Cindy Crawford is getting candid about Austin Butler’s Elvis Presley accent.
The supermodel was put in the hot seat on the Wednesday, July 24 episode of Watch What Happens Live With Andy Cohen in a signature game of “Plead the Fifth.” Host Andy Cohen noted that Crawford’s daughter, model Kaia Gerber, is dating Butler, and asked for her “take on his never-ending Elvis accent.”
“I just thought, ‘That’s Austin to me,’” Crawford, 58, responded. “I didn’t know that he was from Anaheim,” she added, admitting she didn’t realize that Butler, who has taken on something of a Southern drawl since starring in 2022’s Elvis, is originally from California.
Even fellow guest Colman Domingo was surprised to hear about Butler’s roots. “He’s from Anaheim?” asked the Rust actor.
“Yeah, that’s where he grew up,” Crawford responded.
“He spent so long being Elvis that I think it just stuck,” she said. “I’ve never heard him … like, I didn’t know him pre-Elvis.

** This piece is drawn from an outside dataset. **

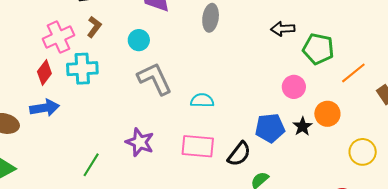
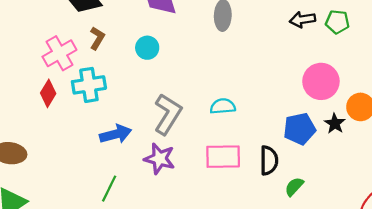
green pentagon: (318, 49) -> (337, 22), moved, size x0.7
gray L-shape: (155, 79) -> (168, 114), moved, turned 63
pink circle: (294, 87) -> (321, 81), size x1.4
blue arrow: (45, 108) -> (116, 134), moved
black semicircle: (239, 154) -> (269, 160), turned -32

That’s just Austin to me.”
Butler, 32, and Gerber, 22, have been dating since December 2021, after he finished filming the biopic.
Around the time of Elvis’ May 2022 release, Butler’s accent was a hot topic online as he continued to speak in the real-life Elvis’ low register long after completing the movie. Butler said he spent three years embodying the character, hence the affectation.
“It really made me feel self-conscious for a second because I thought, ‘Am I being phony? Is this not my voice?’” Butler said during a February 2023 appearance on The Graham Norton Show. “Then I thought, ‘Oh, I’d have to think consciously to not talk how I am right now.’ But my voice sounds different when I talk to my dog or when I talk to my dad or when I’m here right now.”
Butler’s Elvis voice coach, Irene Bartlett, defended the actor’s lingering accent at the time. “Because of COVID shutdowns, he was working on it all the time, and it’s difficult to switch off something you’ve spent so much focus [and] time on,” she said during a January 2023 interview.
In January, Butler revealed that he hired a dialect coach to help him shake off Elvis’ accent before he began shooting Apple TV+ drama Masters of the Air, noting that production began a week after he finished Elvis.
“I started a week after,” Butler said in an interview on The Late Show With Stephen Colbert. “It was almost too fast … I was just trying to remember who I was. I was trying to remember what I liked to do.”